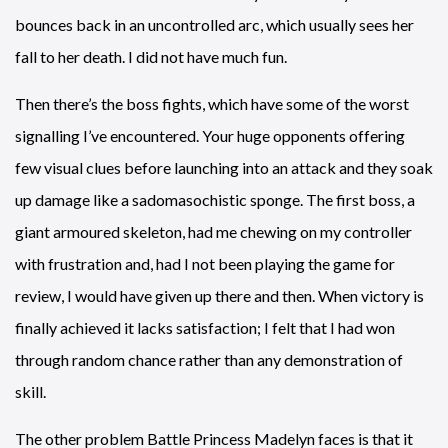
bounces back in an uncontrolled arc, which usually sees her
fall to her death. I did not have much fun.
Then there’s the boss fights, which have some of the worst
signalling I’ve encountered. Your huge opponents offering
few visual clues before launching into an attack and they soak
up damage like a sadomasochistic sponge. The first boss, a
giant armoured skeleton, had me chewing on my controller
with frustration and, had I not been playing the game for
review, I would have given up there and then. When victory is
finally achieved it lacks satisfaction; I felt that I had won
through random chance rather than any demonstration of
skill.
The other problem Battle Princess Madelyn faces is that it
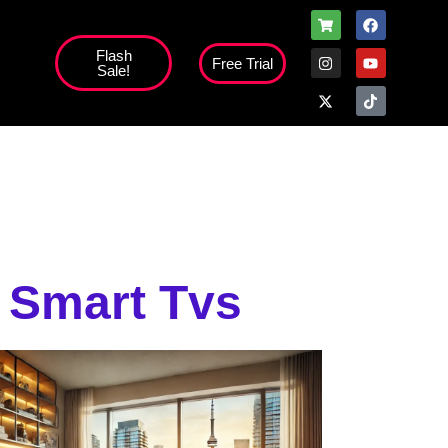
Flash
Free Trial
Sale!
high';
h Smart Tvs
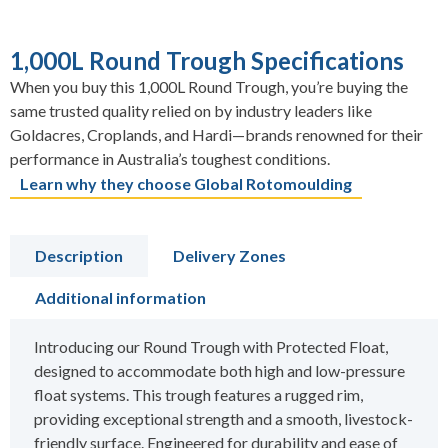
1,000L Round Trough Specifications
When you buy this 1,000L Round Trough, you’re buying the
same trusted quality relied on by industry leaders like
Goldacres, Croplands, and Hardi—brands renowned for their
performance in Australia’s toughest conditions.
Learn why they choose Global Rotomoulding
Description
Delivery Zones
Additional information
Introducing our Round Trough with Protected Float,
designed to accommodate both high and low-pressure
float systems. This trough features a rugged rim,
providing exceptional strength and a smooth, livestock-
friendly surface. Engineered for durability and ease of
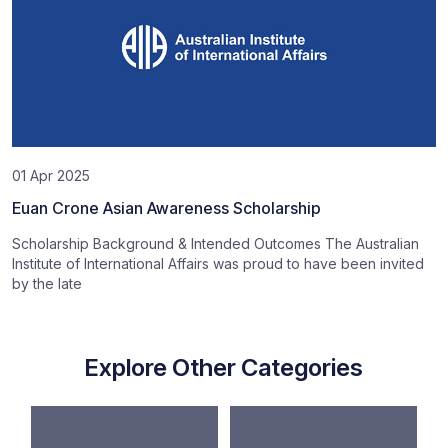
01 Apr 2025
Euan Crone Asian Awareness Scholarship
Scholarship Background & Intended Outcomes The Australian
Institute of International Affairs was proud to have been invited
by the late
Explore Other Categories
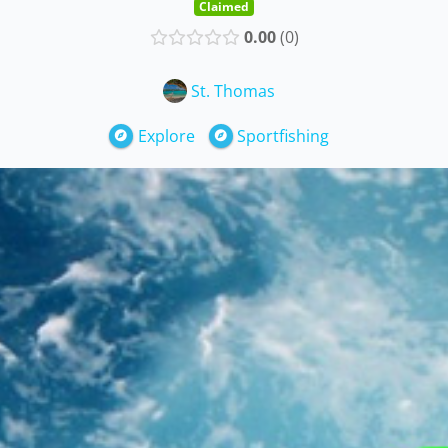
Claimed
0.00
0
St. Thomas
Explore
Sportfishing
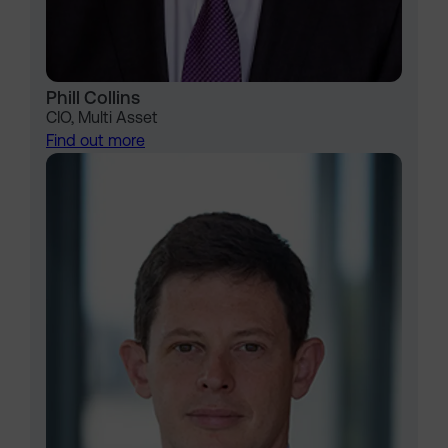
Phill Collins
CIO, Multi Asset
Find out more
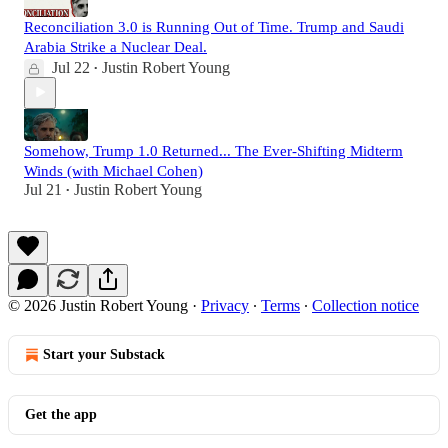
Reconciliation 3.0 is Running Out of Time. Trump and Saudi
Arabia Strike a Nuclear Deal.
Jul 22
Justin Robert Young
•
Somehow, Trump 1.0 Returned... The Ever-Shifting Midterm
Winds (with Michael Cohen)
Jul 21
Justin Robert Young
•
© 2026 Justin Robert Young
·
Privacy
∙
Terms
∙
Collection notice
Start your Substack
Get the app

• _Task directions_:
Leaving every picture out, return the lines from the one containing "by the late" through the last line of the records exactly.

• _Solved exercise_:
by the late
Explore Other Categories
Claimed
0.00
0
St. Thomas
Explore
Sportfishing
Phill Collins
CIO, Multi Asset
Find out more
Reconciliation 3.0 is Running Out of Time. Trump and Saudi
Arabia Strike a Nuclear Deal.
Jul 22
Justin Robert Young
•
Somehow, Trump 1.0 Returned... The Ever-Shifting Midterm
Winds (with Michael Cohen)
Jul 21
Justin Robert Young
•
© 2026 Justin Robert Young
·
Privacy
∙
Terms
∙
Collection notice
Start your Substack
Get the app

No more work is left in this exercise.